All signs indicate that a massive shipment of oil refinery equipment destined for Canada will embark Sunday night from the Port of Umatilla, traveling through Eastern Oregon before the load eventually crosses state lines into southern Idaho.
And while the Confederated Tribes of the Umatilla Indian Reservation (CTUIR) have not come out in opposition of the megaload itself, they and others do have concerns about the process. CTUIR spokesman Chuck Sams said the state had not consulted with the tribes about the project heading through their ceded territory, as required by law.
The tribes are not planning any formal protests, Sams said, but another group of climate activists is planning to arrive from across the state for a peaceful demonstration at the Port of Umatilla.
One organizer, Jim Powers of Albany, said they are increasingly concerned about carbon dioxide emissions into the atmosphere and the negative effects they will have on future generations.

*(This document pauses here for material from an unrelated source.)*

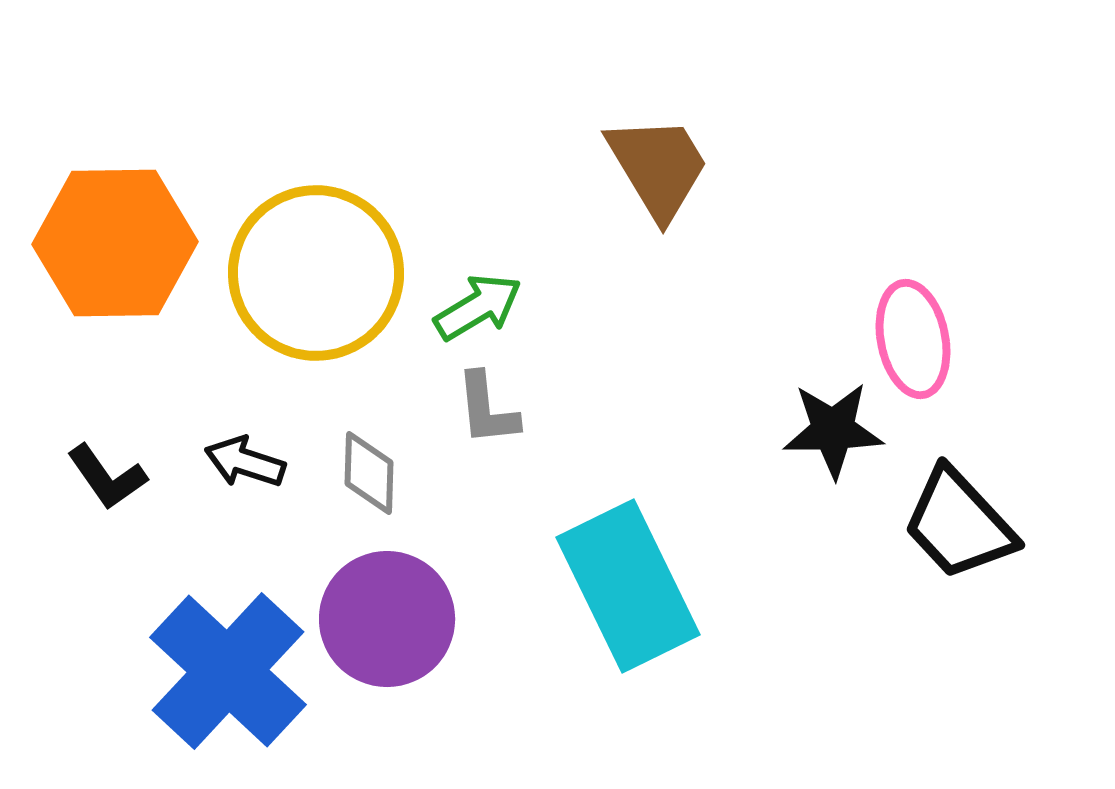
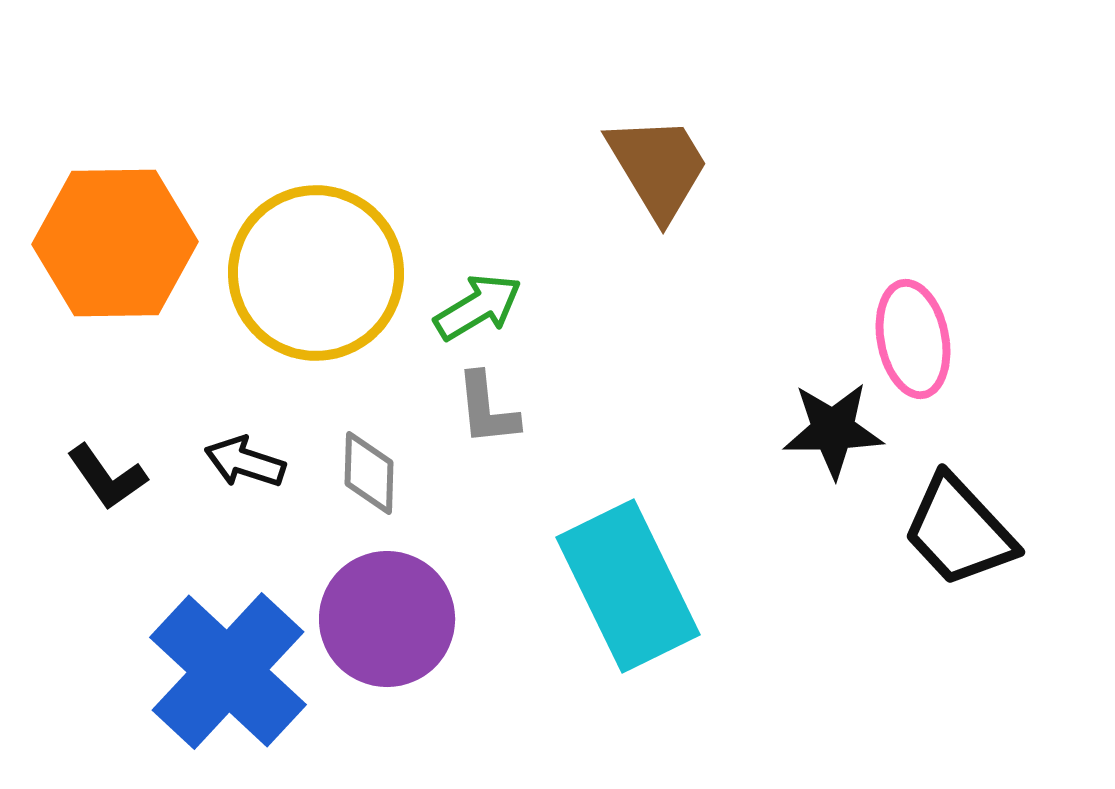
black trapezoid: moved 7 px down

Protesters are concerned that Oregon is allowing its highways to contribute to the processing of dirty oil in Canada.
“We’re lending our roads to being part of a global system that will be really bad for our children and grandchildren,” Powers said. “Anything that facilitates an increase in carbon emissions is a bad idea. It goes against our self-interest.”
The group will gather at 10 pm on Sunday, carrying signs to raise awareness of the issue. Powers said hundreds might make the trip, and questioned the lack of public input on the permitting process.
“I see things wrong at many levels with this project,” he said. “By having a protest, we’re hoping to put some pressure on ODOT [the Oregon Department of Transportation] to expand their study on this project and prevent future loads from going through.”
Omega Morgan spokeswoman Holly Zander said she has no knowledge of the protests, but knows people are very passionate about the topic. She said there will be no digging, no trimming of trees, and nothing else about the shipment that will cause any damage to the environment.
“People are focusing more on the end destination, and not so much the transportation that Omega Morgan does,” she said. “I don’t think people will even really notice this coming through their communities.”
The first of three proposed “megaloads” hauled by Hillsboro-based Omega Morgan, plans to begin its journey heading south on Highway 395 through Hermiston, east on Interstate 84 into Pendleton, and south again on Highway 395 through Pilot Rock, Ukiah, and Long Creek.
Final permitting is not yet approved by the Oregon Department of Transportation, though regional spokesman Tom Strandberg said plans are moving forward to have the 22-foot-wide, 376-foot-long, 901,000-pound oversize load on the road early next week.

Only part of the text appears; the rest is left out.